This is Lew Margolis.

The drumbeat of chilling evidence of brain damage associated with football continues to quicken. The National Football League recently reported that nearly a third of former players develop long-term cognitive problems. These NFL players are a small subset of the over 1 million high school football players, boys who are subjected to the same brain-scrambling forces that the NFL and the NCAA are only now taking seriously. What are the moral and legal responsibilities of our local school boards which oversee the health and well-being of these boys?

Until high school football is banned, school boards do have an obligation to inform parents of the risks. This duty of securing informed consent is absent from high school football. The Chapel Hill-Carrboro City Schools use the Athletic Participation Consent Form developed by the NC High School Athletic Association. Near the top of this four page form, requiring a signature by a parent and the student, is a brief statement on the Risk of Injury. Here is what it says: “We acknowledge and understand that there is a risk of injury involved in athletic participation. We understand that the student-athlete will be under the supervision and direction of a CHCCS athletic coach. We agree to follow the rules and instructions of the coach in order to reduce the risk of injury to the student and other athletes. However, we acknowledge and understand that neither the coach nor CHCCS can eliminate the risk of injury in sports. Injuries may and do occur.”

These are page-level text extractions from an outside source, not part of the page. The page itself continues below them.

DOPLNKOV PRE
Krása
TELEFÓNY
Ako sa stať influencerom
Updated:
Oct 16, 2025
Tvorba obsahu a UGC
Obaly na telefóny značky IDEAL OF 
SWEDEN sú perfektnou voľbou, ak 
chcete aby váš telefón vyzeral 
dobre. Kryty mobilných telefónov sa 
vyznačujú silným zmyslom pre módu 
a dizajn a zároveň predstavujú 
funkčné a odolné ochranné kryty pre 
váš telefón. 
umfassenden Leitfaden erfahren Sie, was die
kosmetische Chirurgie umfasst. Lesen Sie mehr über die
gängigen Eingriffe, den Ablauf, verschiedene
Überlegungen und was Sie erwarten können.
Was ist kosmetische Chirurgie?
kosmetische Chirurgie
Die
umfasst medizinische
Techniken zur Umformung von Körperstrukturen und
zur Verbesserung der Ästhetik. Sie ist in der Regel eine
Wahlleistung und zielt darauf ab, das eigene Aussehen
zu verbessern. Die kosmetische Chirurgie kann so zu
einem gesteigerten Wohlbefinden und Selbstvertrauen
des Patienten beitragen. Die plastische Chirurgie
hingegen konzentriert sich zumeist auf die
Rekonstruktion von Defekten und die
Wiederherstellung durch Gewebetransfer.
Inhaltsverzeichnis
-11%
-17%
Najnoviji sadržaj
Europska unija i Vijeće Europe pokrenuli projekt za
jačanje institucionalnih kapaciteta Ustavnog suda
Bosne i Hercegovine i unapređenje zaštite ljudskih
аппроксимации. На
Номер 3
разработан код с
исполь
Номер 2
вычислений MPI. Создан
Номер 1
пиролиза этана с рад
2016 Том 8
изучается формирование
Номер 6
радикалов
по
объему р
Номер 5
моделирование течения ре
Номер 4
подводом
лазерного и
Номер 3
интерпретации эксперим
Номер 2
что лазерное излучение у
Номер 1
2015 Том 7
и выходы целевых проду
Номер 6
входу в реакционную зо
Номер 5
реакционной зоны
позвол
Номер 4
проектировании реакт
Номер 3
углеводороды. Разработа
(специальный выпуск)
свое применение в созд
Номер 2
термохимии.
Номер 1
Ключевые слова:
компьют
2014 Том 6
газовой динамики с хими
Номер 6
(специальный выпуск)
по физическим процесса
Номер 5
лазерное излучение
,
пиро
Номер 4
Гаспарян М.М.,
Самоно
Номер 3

This is not an adequate consent form.  Does anybody know what the “risk of injury” means to the parents of high school football players? Are parents aware of the mounting evidence of serious long-term brain damage from football? Are parents guided in how to understand weighing these harms against some perceived benefits of football, a calculation that is at the heart of any true consent form?

If our local schools, unfortunately, continue to support football, then at a minimum, school leaders must require that the consent process is rigorous and informative. The unthinking cultural zeal for football should not undermine the ethical obligations that we have to our boys and their parents to make educated decisions.